The getUserMedia function is a wonderful tool that capturing audio and video from the user’s device. For A-level compliance with WCAG 2.0 requires captions or transcripts for the audio.
Currently creating accessible applications that use getUserMedia require a secondary entry for the user to either upload a WebVTT file, or to manually enter the text for a transcript during creation time (or creating the captions/transcripts after the fact). This creates an extra burden on the application and leads to less development of accessible tools. If it was somehow possible to upgrade getUserMedia to additionally output a best-guessed transcript or webVTT file then it will better facilitate the creation of more accessible applications that can serve the needs of more users.

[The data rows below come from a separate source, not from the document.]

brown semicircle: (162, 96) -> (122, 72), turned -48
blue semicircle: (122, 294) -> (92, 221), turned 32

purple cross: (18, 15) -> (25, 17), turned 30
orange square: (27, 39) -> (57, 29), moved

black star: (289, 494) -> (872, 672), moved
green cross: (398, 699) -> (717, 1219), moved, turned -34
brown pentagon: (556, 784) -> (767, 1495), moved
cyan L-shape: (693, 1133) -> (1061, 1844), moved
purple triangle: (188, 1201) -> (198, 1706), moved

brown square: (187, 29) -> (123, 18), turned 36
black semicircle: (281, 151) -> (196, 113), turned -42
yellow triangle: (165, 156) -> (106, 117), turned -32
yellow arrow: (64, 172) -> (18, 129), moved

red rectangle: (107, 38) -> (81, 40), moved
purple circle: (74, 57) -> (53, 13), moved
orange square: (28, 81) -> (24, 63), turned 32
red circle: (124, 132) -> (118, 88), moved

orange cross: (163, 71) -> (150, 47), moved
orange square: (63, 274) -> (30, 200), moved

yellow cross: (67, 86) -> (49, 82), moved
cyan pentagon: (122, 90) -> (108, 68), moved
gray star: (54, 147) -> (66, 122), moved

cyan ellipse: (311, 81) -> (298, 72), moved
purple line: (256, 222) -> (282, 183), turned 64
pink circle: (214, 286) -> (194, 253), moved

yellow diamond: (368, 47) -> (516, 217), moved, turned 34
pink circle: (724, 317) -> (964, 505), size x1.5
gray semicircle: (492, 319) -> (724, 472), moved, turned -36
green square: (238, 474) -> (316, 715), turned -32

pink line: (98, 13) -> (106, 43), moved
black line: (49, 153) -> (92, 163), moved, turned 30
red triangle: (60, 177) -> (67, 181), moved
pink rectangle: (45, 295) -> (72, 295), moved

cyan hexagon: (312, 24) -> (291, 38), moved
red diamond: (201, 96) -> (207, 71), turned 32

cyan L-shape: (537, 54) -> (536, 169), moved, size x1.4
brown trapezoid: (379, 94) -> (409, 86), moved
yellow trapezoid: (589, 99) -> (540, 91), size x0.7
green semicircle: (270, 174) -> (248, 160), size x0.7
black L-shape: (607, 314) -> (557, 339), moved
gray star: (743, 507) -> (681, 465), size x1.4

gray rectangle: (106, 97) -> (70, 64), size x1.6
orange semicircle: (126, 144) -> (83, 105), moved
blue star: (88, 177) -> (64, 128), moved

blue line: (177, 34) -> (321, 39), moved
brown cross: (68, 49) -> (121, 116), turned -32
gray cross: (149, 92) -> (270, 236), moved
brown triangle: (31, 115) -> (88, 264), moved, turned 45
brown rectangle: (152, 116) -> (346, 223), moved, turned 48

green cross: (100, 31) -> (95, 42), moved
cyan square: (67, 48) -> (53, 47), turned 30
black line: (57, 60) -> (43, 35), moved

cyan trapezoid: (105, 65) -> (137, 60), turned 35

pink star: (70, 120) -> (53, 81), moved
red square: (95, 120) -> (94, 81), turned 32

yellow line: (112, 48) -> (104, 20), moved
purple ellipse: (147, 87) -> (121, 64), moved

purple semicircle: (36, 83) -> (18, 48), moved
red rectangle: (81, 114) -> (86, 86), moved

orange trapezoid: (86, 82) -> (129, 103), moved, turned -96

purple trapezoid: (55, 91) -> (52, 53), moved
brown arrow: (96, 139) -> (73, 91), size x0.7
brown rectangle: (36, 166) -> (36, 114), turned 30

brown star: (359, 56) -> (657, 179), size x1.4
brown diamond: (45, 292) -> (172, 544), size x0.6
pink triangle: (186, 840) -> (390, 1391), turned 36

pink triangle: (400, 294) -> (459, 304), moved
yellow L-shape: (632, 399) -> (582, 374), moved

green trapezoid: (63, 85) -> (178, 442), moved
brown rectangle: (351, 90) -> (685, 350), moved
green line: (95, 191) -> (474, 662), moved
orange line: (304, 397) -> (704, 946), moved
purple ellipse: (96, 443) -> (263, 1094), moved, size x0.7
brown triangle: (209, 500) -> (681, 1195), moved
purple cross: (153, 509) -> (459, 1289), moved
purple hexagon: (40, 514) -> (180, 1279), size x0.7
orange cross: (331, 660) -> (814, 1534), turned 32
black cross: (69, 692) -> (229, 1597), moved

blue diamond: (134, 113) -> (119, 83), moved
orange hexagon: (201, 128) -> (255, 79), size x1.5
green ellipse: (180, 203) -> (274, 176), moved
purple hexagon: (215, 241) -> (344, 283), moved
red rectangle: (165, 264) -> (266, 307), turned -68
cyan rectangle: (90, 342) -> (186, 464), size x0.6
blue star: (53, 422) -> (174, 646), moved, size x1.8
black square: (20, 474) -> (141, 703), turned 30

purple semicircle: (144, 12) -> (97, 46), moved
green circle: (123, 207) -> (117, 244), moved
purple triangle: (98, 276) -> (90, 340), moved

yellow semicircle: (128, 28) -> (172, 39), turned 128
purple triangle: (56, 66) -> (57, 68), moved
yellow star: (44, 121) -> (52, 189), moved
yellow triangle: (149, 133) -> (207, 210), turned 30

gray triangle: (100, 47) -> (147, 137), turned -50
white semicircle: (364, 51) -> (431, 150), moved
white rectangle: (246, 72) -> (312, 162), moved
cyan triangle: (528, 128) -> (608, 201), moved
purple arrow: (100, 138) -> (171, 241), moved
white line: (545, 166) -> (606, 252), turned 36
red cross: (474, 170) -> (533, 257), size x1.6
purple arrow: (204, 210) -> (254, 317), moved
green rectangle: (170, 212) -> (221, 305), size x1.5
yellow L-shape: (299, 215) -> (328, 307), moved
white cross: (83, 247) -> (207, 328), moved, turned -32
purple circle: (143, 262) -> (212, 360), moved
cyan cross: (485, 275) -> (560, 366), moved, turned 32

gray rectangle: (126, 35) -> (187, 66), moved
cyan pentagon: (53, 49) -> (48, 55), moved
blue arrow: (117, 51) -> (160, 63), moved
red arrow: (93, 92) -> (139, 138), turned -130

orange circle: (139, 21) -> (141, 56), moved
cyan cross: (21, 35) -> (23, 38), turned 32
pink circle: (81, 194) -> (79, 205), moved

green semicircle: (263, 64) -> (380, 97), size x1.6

If I get this right, this would require having universal and reliable speech recognition in browsers, and that is probably beyond what can be reasonably expected today.
There are on-line services that do best-guess attempts at captioning videos, so the current fallback would be to see if these services offer APIs for that, and have the captured video be uploaded there for transcription.
That was the belief that I had originally, but then it occurred to me: why would calling out the operating systems native speech to text functionality be more unreachable then accessing the camera or microphone? One should be able to check for things programmatically (like we check for access to the microphone or the camera) so we would have to use those where applicable.
Would it make more sense to change/augment the SpeechRecognition interface to accept an audio stream instead of just accepting input from the microphone? You could then pipe the video/audio content through to it.
It might be possible to use the platform audio capture and
speech recognition capability.
The other thing that would need to happen is conversion of the
speech recognition output to an appropriate time-stamped format (such as Web
VTT). In the absence of platform level mechanisms for creating time-stamped
formats, this would presumably need to happen at the browser level?
Time-stamps formats is another consideration. Web VTT is the
accepted HTML5 format, but is there a use case for producing other caption
formats in this scenario? QT (Quicktime), SAMI/SMI (Windows Media), SCC (ios
amongst other things) and others for example…
I don’t think that’s true. Occasional, unreliable speech reco is often better than nothing for accessibility.
And it doesn’t have to be in the browser itself. There are a number of speech-to-text engines around in browsers, OS, and online. Having a simple way to pipe the audio to one of those and get a text feed back, that gets attached to the audio, seems like a useful thing. Although being able to determine where it gets piped is a privacy and security issue, the mechanics seem pretty straightforward - the question is where in the pipeline any buffering / re-synch should take place.